The Italian school, of the Renaissance of the 18th century, counts some beautiful works, notably Nicolò dell'Abate, Luca Cambiaso, Domenico Piola, Giovanni Paolo Pannini, Giambattista Tiepolo, Francesco Fontebasso and Piranèse. The 19th century mainly counts, among others, some drawings from Louis-Léopold Boilly, Paul Sérusier, Émile Bernard, etc.

===Prints===
- Count de Silguy’s legacy is known to have prints that constitute the heart of the print collection in the museum today.

===Medals===
- Georges Lacombe (1868-1916) : Médaillon de Paul Ronson

===Sculptures===
- Georges Lacombe (1868-1916) : Buste de Paul Sérusier, circa 1905-1906, bronze.

===Homages===
====Max Jacob====
A room in the museum is dedicated to Max Jacob, a Quimper native. There, one will find many works of Jacob himself (gouaches, pencil drawings, prints, etc.) and his entourage : notably Jean Cocteau (drawings), Picasso (strong on all three), Roger Toulouse, and Amedeo Modigliani (drawings).

====Jean Moulin====
Jean Moulin was a senior official before becoming an emblematic figure of the Resistance, serving as the sub-prefect in Chateaulin from 1930 to 1933. During his trip to Brittany, he encountered Max Jacob and by his advice, illustrated the collection of Tristan Corbière’s poems. He signed the 8 prints under the pseudonym “Romanin”
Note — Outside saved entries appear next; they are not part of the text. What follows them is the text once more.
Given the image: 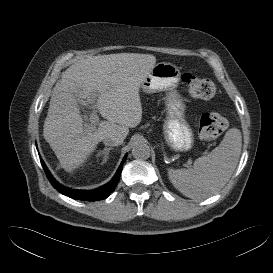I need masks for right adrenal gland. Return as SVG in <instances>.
Returning a JSON list of instances; mask_svg holds the SVG:
<instances>
[{"label":"right adrenal gland","mask_w":273,"mask_h":273,"mask_svg":"<svg viewBox=\"0 0 273 273\" xmlns=\"http://www.w3.org/2000/svg\"><path fill=\"white\" fill-rule=\"evenodd\" d=\"M112 149H113V147H106V148H104V150L98 152V156L104 155V159H103L102 164L105 163V162H107V160H108V158H109V152H110V150H112Z\"/></svg>","instance_id":"right-adrenal-gland-1"}]
</instances>
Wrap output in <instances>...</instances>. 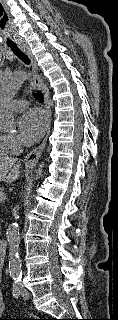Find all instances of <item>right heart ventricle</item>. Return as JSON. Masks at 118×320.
<instances>
[{"instance_id": "obj_1", "label": "right heart ventricle", "mask_w": 118, "mask_h": 320, "mask_svg": "<svg viewBox=\"0 0 118 320\" xmlns=\"http://www.w3.org/2000/svg\"><path fill=\"white\" fill-rule=\"evenodd\" d=\"M7 153H8V151L5 148V146L3 145L2 138L0 135V155L7 154Z\"/></svg>"}]
</instances>
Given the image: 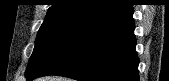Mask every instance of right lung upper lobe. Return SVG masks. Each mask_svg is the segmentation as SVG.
I'll return each mask as SVG.
<instances>
[{"label":"right lung upper lobe","mask_w":169,"mask_h":81,"mask_svg":"<svg viewBox=\"0 0 169 81\" xmlns=\"http://www.w3.org/2000/svg\"><path fill=\"white\" fill-rule=\"evenodd\" d=\"M123 4L125 0H55L45 19L73 16L90 21Z\"/></svg>","instance_id":"1"}]
</instances>
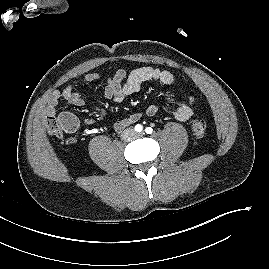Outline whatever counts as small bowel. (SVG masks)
Returning a JSON list of instances; mask_svg holds the SVG:
<instances>
[{
	"mask_svg": "<svg viewBox=\"0 0 269 269\" xmlns=\"http://www.w3.org/2000/svg\"><path fill=\"white\" fill-rule=\"evenodd\" d=\"M101 79L102 77L98 73H87L79 80L67 85L62 91H53L48 98L46 112L49 115H53L56 112V106L61 99L77 107L83 106L85 103L84 98L75 90V86L80 83L100 81ZM148 81H158L163 85H172L175 82V77L167 70L153 68L150 66L139 67L130 72H127L123 68H119L113 76L106 79L104 97L120 103L128 96L138 92L141 86ZM194 102V96H189L186 100L181 101L175 112V119L179 122L188 121L193 115ZM157 111L158 108L155 105H150L147 107L145 113L147 116L152 117L157 113ZM141 118V112H134L126 118L115 122L114 130L116 132H121L126 127L137 123ZM84 123L86 125H92L94 120L86 119Z\"/></svg>",
	"mask_w": 269,
	"mask_h": 269,
	"instance_id": "obj_1",
	"label": "small bowel"
}]
</instances>
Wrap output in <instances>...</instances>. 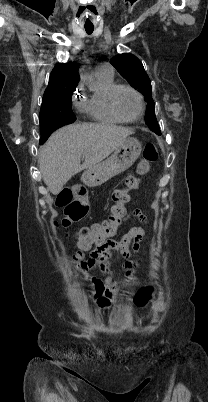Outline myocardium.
Returning a JSON list of instances; mask_svg holds the SVG:
<instances>
[{
    "mask_svg": "<svg viewBox=\"0 0 208 402\" xmlns=\"http://www.w3.org/2000/svg\"><path fill=\"white\" fill-rule=\"evenodd\" d=\"M121 90H129L131 92H133L139 99L140 101V111L138 113V115L134 118H126L123 115L120 114V112L117 110L116 107V96L117 94L121 91ZM109 106L111 109V112L113 113V115L120 121L122 122H126V123H131V122H136L138 121L144 114V110H145V100H144V96L135 88L129 86V85H117L112 92L110 93L109 96Z\"/></svg>",
    "mask_w": 208,
    "mask_h": 402,
    "instance_id": "myocardium-1",
    "label": "myocardium"
}]
</instances>
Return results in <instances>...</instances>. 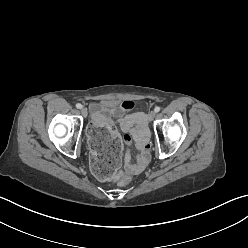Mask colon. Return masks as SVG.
Masks as SVG:
<instances>
[{
	"label": "colon",
	"instance_id": "1",
	"mask_svg": "<svg viewBox=\"0 0 248 248\" xmlns=\"http://www.w3.org/2000/svg\"><path fill=\"white\" fill-rule=\"evenodd\" d=\"M84 131L92 146L89 153L90 168L100 179L108 180L112 178L116 169L122 165V153L120 149V139L115 133L113 126L105 120L97 119L88 122L84 126ZM129 176H120L119 185L126 187L130 184Z\"/></svg>",
	"mask_w": 248,
	"mask_h": 248
}]
</instances>
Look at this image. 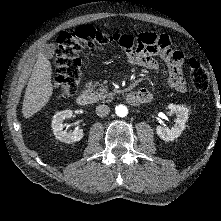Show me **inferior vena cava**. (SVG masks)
I'll return each instance as SVG.
<instances>
[{"instance_id": "1", "label": "inferior vena cava", "mask_w": 221, "mask_h": 221, "mask_svg": "<svg viewBox=\"0 0 221 221\" xmlns=\"http://www.w3.org/2000/svg\"><path fill=\"white\" fill-rule=\"evenodd\" d=\"M110 112V108L107 105H99L96 107V114L100 117H106Z\"/></svg>"}]
</instances>
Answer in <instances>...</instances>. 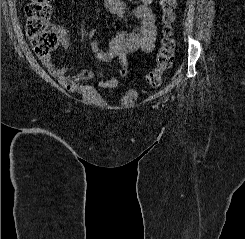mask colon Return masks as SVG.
<instances>
[{"mask_svg":"<svg viewBox=\"0 0 245 239\" xmlns=\"http://www.w3.org/2000/svg\"><path fill=\"white\" fill-rule=\"evenodd\" d=\"M52 0H31L25 6L27 16L26 35L39 57L50 56L57 48L59 38L49 21L52 17ZM163 21V36L156 56V65L146 75L149 86L161 85L162 76L173 63L175 52V13L177 0H160Z\"/></svg>","mask_w":245,"mask_h":239,"instance_id":"obj_1","label":"colon"}]
</instances>
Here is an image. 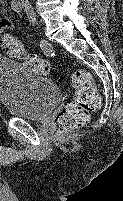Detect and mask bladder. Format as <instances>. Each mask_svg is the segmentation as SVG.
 Masks as SVG:
<instances>
[{
  "instance_id": "obj_1",
  "label": "bladder",
  "mask_w": 123,
  "mask_h": 201,
  "mask_svg": "<svg viewBox=\"0 0 123 201\" xmlns=\"http://www.w3.org/2000/svg\"><path fill=\"white\" fill-rule=\"evenodd\" d=\"M59 99L54 81L29 73L18 60L0 56V104L11 115L40 121L54 110Z\"/></svg>"
}]
</instances>
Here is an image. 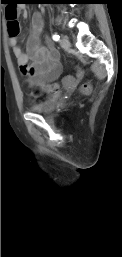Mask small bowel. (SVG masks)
I'll return each instance as SVG.
<instances>
[{
	"label": "small bowel",
	"mask_w": 122,
	"mask_h": 257,
	"mask_svg": "<svg viewBox=\"0 0 122 257\" xmlns=\"http://www.w3.org/2000/svg\"><path fill=\"white\" fill-rule=\"evenodd\" d=\"M7 11V10H6ZM17 14L23 18L28 17L26 7H18ZM44 27L43 16L36 12L32 17L31 33L27 40V52H24L18 43L17 36H10L9 44L17 59V64L23 75L31 78L33 82L46 84L56 80L61 73V64L58 52L51 46H43L39 37ZM42 97L47 98L48 89H42ZM36 98L37 94H36Z\"/></svg>",
	"instance_id": "small-bowel-1"
}]
</instances>
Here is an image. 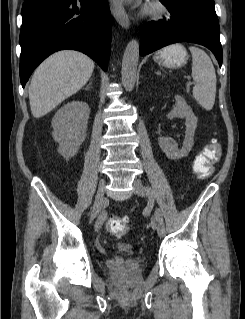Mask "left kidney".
Segmentation results:
<instances>
[{"label":"left kidney","instance_id":"left-kidney-1","mask_svg":"<svg viewBox=\"0 0 245 319\" xmlns=\"http://www.w3.org/2000/svg\"><path fill=\"white\" fill-rule=\"evenodd\" d=\"M175 99L177 103L167 117L185 118L186 131L183 147L179 150L177 143L171 138L159 139L160 147L166 153L167 157L172 160L181 159L188 155L194 144V134L197 128V118L185 99L180 95H176Z\"/></svg>","mask_w":245,"mask_h":319}]
</instances>
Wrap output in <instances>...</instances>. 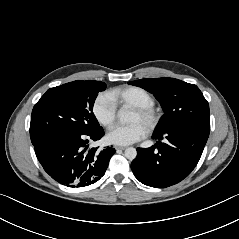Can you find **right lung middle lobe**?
Returning a JSON list of instances; mask_svg holds the SVG:
<instances>
[{
    "label": "right lung middle lobe",
    "mask_w": 239,
    "mask_h": 239,
    "mask_svg": "<svg viewBox=\"0 0 239 239\" xmlns=\"http://www.w3.org/2000/svg\"><path fill=\"white\" fill-rule=\"evenodd\" d=\"M105 88L104 82L92 80L73 81L50 88L32 111V144L54 131L88 133L100 128L92 109L98 93Z\"/></svg>",
    "instance_id": "right-lung-middle-lobe-1"
}]
</instances>
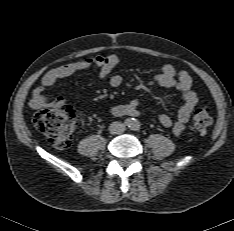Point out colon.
Listing matches in <instances>:
<instances>
[{"label": "colon", "instance_id": "obj_1", "mask_svg": "<svg viewBox=\"0 0 234 231\" xmlns=\"http://www.w3.org/2000/svg\"><path fill=\"white\" fill-rule=\"evenodd\" d=\"M78 122V115L71 107L45 109L34 116L35 127L46 135L49 144L55 149H66L71 143V133ZM193 127L205 132L211 125L212 118L205 108H198L192 117Z\"/></svg>", "mask_w": 234, "mask_h": 231}]
</instances>
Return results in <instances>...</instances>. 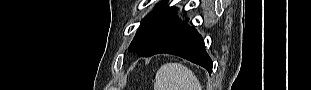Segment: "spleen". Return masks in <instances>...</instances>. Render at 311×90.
Here are the masks:
<instances>
[{
    "label": "spleen",
    "mask_w": 311,
    "mask_h": 90,
    "mask_svg": "<svg viewBox=\"0 0 311 90\" xmlns=\"http://www.w3.org/2000/svg\"><path fill=\"white\" fill-rule=\"evenodd\" d=\"M155 80L154 90H202L192 70L180 63L162 65Z\"/></svg>",
    "instance_id": "1"
}]
</instances>
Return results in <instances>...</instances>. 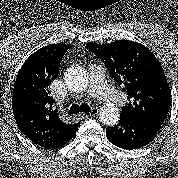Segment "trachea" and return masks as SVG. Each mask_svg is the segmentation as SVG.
I'll return each mask as SVG.
<instances>
[{"mask_svg": "<svg viewBox=\"0 0 178 178\" xmlns=\"http://www.w3.org/2000/svg\"><path fill=\"white\" fill-rule=\"evenodd\" d=\"M80 112L89 113L90 106L88 104L82 103L80 106L77 104H73L68 111L69 114H77Z\"/></svg>", "mask_w": 178, "mask_h": 178, "instance_id": "obj_1", "label": "trachea"}]
</instances>
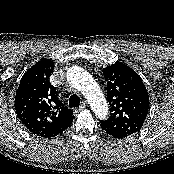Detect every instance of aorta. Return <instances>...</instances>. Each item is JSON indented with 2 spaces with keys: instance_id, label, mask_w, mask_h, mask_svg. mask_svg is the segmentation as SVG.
Masks as SVG:
<instances>
[{
  "instance_id": "762f6f07",
  "label": "aorta",
  "mask_w": 174,
  "mask_h": 174,
  "mask_svg": "<svg viewBox=\"0 0 174 174\" xmlns=\"http://www.w3.org/2000/svg\"><path fill=\"white\" fill-rule=\"evenodd\" d=\"M68 82L82 92L90 103L94 114L101 119L108 115V105L102 91L94 78L79 66H72L67 70Z\"/></svg>"
}]
</instances>
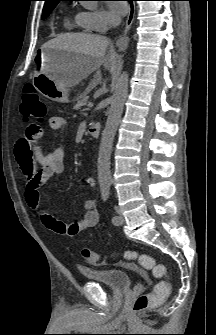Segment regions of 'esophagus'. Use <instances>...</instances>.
I'll return each instance as SVG.
<instances>
[{
	"instance_id": "esophagus-1",
	"label": "esophagus",
	"mask_w": 216,
	"mask_h": 335,
	"mask_svg": "<svg viewBox=\"0 0 216 335\" xmlns=\"http://www.w3.org/2000/svg\"><path fill=\"white\" fill-rule=\"evenodd\" d=\"M134 17H135V6L134 5H130L129 14H128V17H127V20H126L125 29H124V34L116 42L117 46L121 50L126 49L128 43H129V38L127 36V32L131 28V25H132V23L134 21Z\"/></svg>"
}]
</instances>
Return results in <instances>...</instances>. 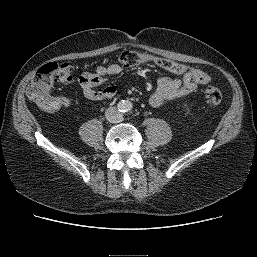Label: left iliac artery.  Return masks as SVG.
Instances as JSON below:
<instances>
[{
    "instance_id": "obj_1",
    "label": "left iliac artery",
    "mask_w": 257,
    "mask_h": 257,
    "mask_svg": "<svg viewBox=\"0 0 257 257\" xmlns=\"http://www.w3.org/2000/svg\"><path fill=\"white\" fill-rule=\"evenodd\" d=\"M131 109H132V104L129 103V104L127 105V110H131Z\"/></svg>"
}]
</instances>
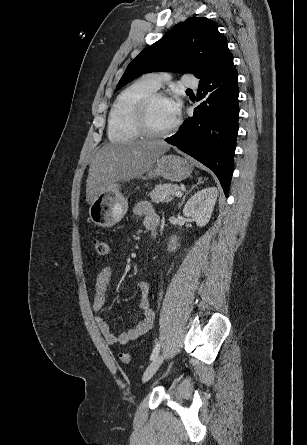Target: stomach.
<instances>
[{"label": "stomach", "instance_id": "0dacf381", "mask_svg": "<svg viewBox=\"0 0 307 445\" xmlns=\"http://www.w3.org/2000/svg\"><path fill=\"white\" fill-rule=\"evenodd\" d=\"M192 164L187 162L186 158H180L175 154H163L156 158L154 168L147 172L148 178H153L156 174L169 178V180H183L191 174ZM124 182H115L110 186V190L102 192L94 198L89 206V216L94 225L98 227H114L120 223L121 218L125 216L128 210V198H125L121 192V186Z\"/></svg>", "mask_w": 307, "mask_h": 445}]
</instances>
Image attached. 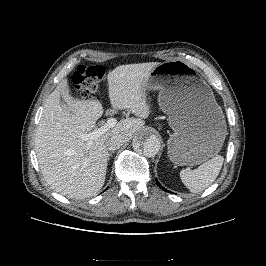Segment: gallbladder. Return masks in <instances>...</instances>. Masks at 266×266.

====Jean-Julien Lemordant====
At the heart of the museum, in a specially designed space, an exceptional ensemble of Jean-Julien Lemordant’s paintings are shown. At other times, they decorate the restaurant in l’Hotel de l’Épée in Quimper.

==Appendices==
===Bibliography===
- André Cariou, catalog of permanent collections in the Musée Des Beaux-Arts De Quimper, Edition du musée des beaux-arts, 2012, 144 p.